Mustafa Mutlu (Vatan): Y-CHP dedikleri meğer eskisiymiş!

Peki; salon nasıl karşıladı Kemal Kılıçdaroğlu’nun konuşmasını?

Yine önceki kurultaylarla kıyaslayalım:

Beş ay önceki kurultayda, Kemal Kılıçdaroğlu neredeyse iki cümleyi art arda kuramamış, sözü belki yüzlerce kez alkışlarla, sloganlarla kesilmişti...

Dün ise sadece Atatürk’ten, Ecevit’ten, laiklikten söz ederken ve yandaş medya ile yandaş aydınları eleştirirken konuşmasını kesmek zorunda kaldı.

Bugün Parti Meclisi için oy verecek olan delegelerden bazıları ise, Kılıçdaroğlu’nun CHP geleneklerini vurguladığı bu konuşmasını şöyle yorumladılar:

“Konuşma güzel de bizi ilgilendiren asıl konu nasıl bir yönetim kadrosu oluşturacağı... Biz iki yıldır CHP’li olmayan isimlerin yönetime getirilmesinin faturasını çeşitli şekillerde ödedik, Tekrar aynı hataya düşmek istemiyoruz.”

Lale Kemal (Taraf): CHP’de yine aynı eski hikâye, yine aynı eski şarkı mı

CHP, iktidar ile arasındaki farkı halkın algılayabilmesi için gerekli olan ekonomi politikalarına henüz sahip değil, zira ekonomi kadroları halkın geçim sıkıntısını giderecek ayakları yere basan politikalar üretecek kapasitede gibi görünmüyor.

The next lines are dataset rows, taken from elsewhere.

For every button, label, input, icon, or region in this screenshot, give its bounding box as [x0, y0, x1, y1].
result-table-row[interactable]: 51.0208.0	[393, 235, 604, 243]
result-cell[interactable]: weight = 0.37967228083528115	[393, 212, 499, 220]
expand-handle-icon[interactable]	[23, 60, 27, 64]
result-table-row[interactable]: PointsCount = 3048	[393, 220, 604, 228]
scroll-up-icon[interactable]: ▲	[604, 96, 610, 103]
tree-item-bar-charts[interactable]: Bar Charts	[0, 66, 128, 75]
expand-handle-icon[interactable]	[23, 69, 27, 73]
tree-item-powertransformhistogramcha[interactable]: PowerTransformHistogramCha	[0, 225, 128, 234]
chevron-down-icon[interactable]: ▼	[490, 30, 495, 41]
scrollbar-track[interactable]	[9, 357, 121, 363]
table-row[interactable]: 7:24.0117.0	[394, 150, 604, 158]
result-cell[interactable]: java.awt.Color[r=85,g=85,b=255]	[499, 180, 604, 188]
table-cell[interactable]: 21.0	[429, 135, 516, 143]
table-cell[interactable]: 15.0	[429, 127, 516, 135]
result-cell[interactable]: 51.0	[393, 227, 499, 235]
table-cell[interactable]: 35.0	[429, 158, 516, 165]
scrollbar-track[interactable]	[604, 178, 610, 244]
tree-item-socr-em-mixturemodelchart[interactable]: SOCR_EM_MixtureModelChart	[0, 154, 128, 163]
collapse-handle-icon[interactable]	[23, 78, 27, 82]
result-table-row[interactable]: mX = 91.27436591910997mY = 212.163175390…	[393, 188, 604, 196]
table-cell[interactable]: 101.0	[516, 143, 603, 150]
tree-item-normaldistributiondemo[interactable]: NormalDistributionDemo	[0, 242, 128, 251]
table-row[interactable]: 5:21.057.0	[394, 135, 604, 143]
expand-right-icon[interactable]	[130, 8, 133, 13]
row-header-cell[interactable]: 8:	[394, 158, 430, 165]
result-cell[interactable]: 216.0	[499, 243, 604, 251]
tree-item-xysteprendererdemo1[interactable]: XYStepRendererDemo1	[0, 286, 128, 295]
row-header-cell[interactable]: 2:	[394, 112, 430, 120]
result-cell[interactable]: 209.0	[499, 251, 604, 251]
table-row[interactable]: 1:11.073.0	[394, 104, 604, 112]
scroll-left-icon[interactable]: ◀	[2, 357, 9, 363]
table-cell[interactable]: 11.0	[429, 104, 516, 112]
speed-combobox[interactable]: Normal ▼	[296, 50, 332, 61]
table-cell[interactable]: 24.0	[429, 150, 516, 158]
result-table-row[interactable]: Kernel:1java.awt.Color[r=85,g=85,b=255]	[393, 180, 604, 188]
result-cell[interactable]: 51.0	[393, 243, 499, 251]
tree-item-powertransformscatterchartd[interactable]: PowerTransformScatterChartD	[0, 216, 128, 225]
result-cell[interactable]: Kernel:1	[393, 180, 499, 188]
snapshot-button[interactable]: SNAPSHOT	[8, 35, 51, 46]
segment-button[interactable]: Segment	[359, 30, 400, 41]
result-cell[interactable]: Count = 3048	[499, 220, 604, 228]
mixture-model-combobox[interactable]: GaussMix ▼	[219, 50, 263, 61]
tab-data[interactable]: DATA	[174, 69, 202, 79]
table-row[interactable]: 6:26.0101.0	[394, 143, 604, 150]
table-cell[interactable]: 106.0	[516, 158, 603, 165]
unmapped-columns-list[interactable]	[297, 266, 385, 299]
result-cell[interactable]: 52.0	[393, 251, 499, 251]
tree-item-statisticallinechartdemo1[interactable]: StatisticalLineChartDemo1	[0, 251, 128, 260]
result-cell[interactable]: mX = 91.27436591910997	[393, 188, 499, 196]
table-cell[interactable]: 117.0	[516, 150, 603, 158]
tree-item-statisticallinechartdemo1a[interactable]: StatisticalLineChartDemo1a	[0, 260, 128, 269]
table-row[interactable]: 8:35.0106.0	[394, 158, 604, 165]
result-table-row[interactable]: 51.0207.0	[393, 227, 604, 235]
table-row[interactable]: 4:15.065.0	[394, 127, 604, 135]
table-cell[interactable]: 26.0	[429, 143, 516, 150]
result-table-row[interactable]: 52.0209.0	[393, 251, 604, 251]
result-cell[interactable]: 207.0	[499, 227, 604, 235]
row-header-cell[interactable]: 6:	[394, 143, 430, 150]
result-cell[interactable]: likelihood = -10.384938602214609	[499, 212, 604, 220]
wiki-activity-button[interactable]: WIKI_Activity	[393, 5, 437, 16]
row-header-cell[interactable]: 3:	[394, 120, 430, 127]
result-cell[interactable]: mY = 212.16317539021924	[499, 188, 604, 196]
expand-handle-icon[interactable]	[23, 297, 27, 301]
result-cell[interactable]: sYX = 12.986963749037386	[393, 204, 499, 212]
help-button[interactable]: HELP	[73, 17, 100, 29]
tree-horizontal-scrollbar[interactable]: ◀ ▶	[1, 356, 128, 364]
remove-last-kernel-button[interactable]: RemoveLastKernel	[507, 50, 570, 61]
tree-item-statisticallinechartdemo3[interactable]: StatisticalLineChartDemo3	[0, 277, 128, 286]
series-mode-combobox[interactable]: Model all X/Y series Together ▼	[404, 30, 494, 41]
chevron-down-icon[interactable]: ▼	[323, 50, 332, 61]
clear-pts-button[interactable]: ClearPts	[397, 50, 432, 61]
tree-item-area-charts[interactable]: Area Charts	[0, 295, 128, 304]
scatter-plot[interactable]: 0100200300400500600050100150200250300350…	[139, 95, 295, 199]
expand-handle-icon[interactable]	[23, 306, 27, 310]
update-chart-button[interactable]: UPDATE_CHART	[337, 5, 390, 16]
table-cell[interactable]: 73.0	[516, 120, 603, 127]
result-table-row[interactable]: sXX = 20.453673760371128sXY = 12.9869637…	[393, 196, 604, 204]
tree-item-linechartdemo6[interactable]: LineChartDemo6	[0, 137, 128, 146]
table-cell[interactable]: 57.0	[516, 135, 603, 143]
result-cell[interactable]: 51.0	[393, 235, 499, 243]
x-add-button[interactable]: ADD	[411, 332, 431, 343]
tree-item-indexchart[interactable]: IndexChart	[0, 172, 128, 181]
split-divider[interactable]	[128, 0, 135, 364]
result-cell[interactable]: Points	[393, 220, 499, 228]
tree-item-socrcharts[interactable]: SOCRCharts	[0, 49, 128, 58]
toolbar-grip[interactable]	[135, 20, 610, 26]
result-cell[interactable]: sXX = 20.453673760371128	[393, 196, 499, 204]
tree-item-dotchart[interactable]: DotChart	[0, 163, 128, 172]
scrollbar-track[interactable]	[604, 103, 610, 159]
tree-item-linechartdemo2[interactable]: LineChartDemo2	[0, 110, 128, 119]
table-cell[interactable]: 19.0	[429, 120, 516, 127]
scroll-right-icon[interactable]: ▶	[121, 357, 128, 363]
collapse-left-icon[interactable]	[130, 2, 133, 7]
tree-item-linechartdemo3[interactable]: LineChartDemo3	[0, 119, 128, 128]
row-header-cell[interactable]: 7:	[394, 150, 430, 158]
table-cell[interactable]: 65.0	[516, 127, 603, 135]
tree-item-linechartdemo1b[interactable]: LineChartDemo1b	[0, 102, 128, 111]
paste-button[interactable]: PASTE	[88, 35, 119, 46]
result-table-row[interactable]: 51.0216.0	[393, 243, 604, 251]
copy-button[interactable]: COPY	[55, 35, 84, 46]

CHP’deki en önemli demokrasi zafiyeti ve AK Parti karşısındaki ezici eksikliği, darbe zihniyetiyle hesaplaşmıyor olmasıdır. Kılıçdaroğlu’nun, dünkü kurultay konuşmasında, darbe teşebbüsünde bulunmakla suçlanan ve çoğunluğu Silivri’de tutuklu olanlarla ilgili sarfettiği bildik sözleri, partisinin ne kadar demokratikleştiği kuşkularını pekiştirir nitelikteydi. Kılıçdaroğlu konuşmasında, “Silivri toplama kampını bütün dünyaya anlattık. Orada adalet yoktur. Yargıçların sanıkları hasım olarak görme alışkanlıkları var. Orada adalet dağıtılmaz, dağıtılan adaletsizliktir. Özgürlüğün kan davasıdır orada görülen” diyordu. Kılıçdaroğlu, Türkiye’de uzun tutukluluk sürelerinin, mahkumiyetleri kesinleşmemiş tüm sanıklar için kanayan bir yara olduğu ve adil yargılama hakkından hiç kimsenin mahrum bırakılmaması gerektiği vurgusunu yapmış olsaydı tüm toplumun vicdanına dokunabilecekti. Kılıçdaroğlu’nun konuşmasının Silivri atıflı bölümü, Türkiye’nin önünü açacak birinci kriter olan demokratikleşme hamlesini partisinin henüz yapabilecek olgunluğa erişmediğini gösteriyordu.